紀青禾笑著看著她,“這有甚麼不好意思的,別人想攀都攀不上。
這樣你的安全也有保障,挺好的。”
“咚咚!”
趙碩的情況穩定,池鈺正準備回去,忽然聽見姜黎住院的訊息。
整個人愣了一下,又住院?
詢問過後才知道是燒傷,好在不算嚴重。
池鈺看完趙碩後打聽到姜黎的病房就來找她。
於樺年上前來開門,看著池鈺,“哥。”
池鈺勾唇,“嗯,我來看看姜黎,順便給她送點藥。”
於樺年連忙側開身子讓他進來。
池鈺將藥膏放在旁邊的櫃子上,“祛疤的,我這幾天準備回A市了,不夠的話聯絡我我給你寄。”
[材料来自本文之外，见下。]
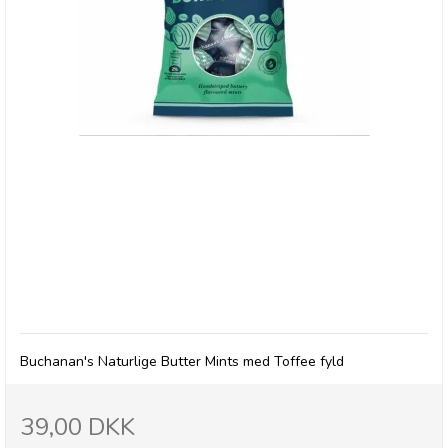
Buchanan's Toffee Centre Butter Mints
Buchanan's Naturlige Butter Mints med Toffee fyld
39,00 DKK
池鈺說完看了一下病房裡的人,“有甚麼需要幫忙的嗎?”
紀青禾聽見池鈺這句話,事關姜黎的安危。
“池先生外面說。”
池鈺看了一眼姜黎,轉身跟著紀青禾出去。
“那是池醫生?他怎麼也在這?”
杜康陪駱景恆散心看見從病房裡走出來的池鈺,驚訝出聲。
駱景恆順著視線看過去,又是姜黎的病房。
“李大師,你確定就在這嗎?這次可不能再出意外了。”
鄔永輝跟著李天命來到醫院。
駱景恆步子一頓,隨後縮了回去,看著鄔永輝他們朝著姜黎的病房走去。
鄔永輝敲了敲病房門。
“誰啊?”吳茗上前拉開房門,看著門口的鄔永輝,渾身透著抗拒。
鄔永輝看著吳茗眼前一亮,“你,你就是吳茗吧,我……”
“小年,讓他滾出去。”
姜黎聽見外面的聲音,立馬叫了於樺年一聲。
於樺年起身將吳茗拉進來,將鄔永輝推出去,“滾!”
隨後門砰的一聲關上。
吳茗傻眼的看著這一幕,想到剛才鄔永輝說的話。
回頭看著姜黎,所以那天鄔永輝來找的不是姜黎,而是她?
鄔永輝口中的女兒是她?
“你說你喜歡跟他接觸,讓小年趕出去就好了。”姜黎說完衝她一笑。
吳茗紅著眼看著姜黎,所以那天她甚麼也沒說,帶著她回來了。
“嗚嗚嗚,姜黎,你真好。”吳茗上前想抱她又怕弄到她的傷口。
姜黎看著於樺年和苗安吉,“小年小吉,吳茗就拜託你們了。”
於樺年點頭,苗安吉嗯了一聲。
駱景恆看著被趕出來的鄔永輝。
“李大師,這,這幫人簡直是強盜!”
鄔永輝氣急敗壞地看著緊閉的門,他連話都沒說完。
不行,再這樣拖下去童童只怕會有危險。
鄔永輝守在醫院下面,直到吳茗一群人出來,才跑了過去。
不過他剛上前來就被於樺年攔住了。
“吳茗,我是你爸爸啊,你要是不相信我們可以做親子鑑定。
難道你不想跟我們一家團聚嗎?
你知不知道這些年我們一直在找你。”
吳茗看著鄔永輝喜極而泣的樣子,腦子裡想起警局門口的那一幕。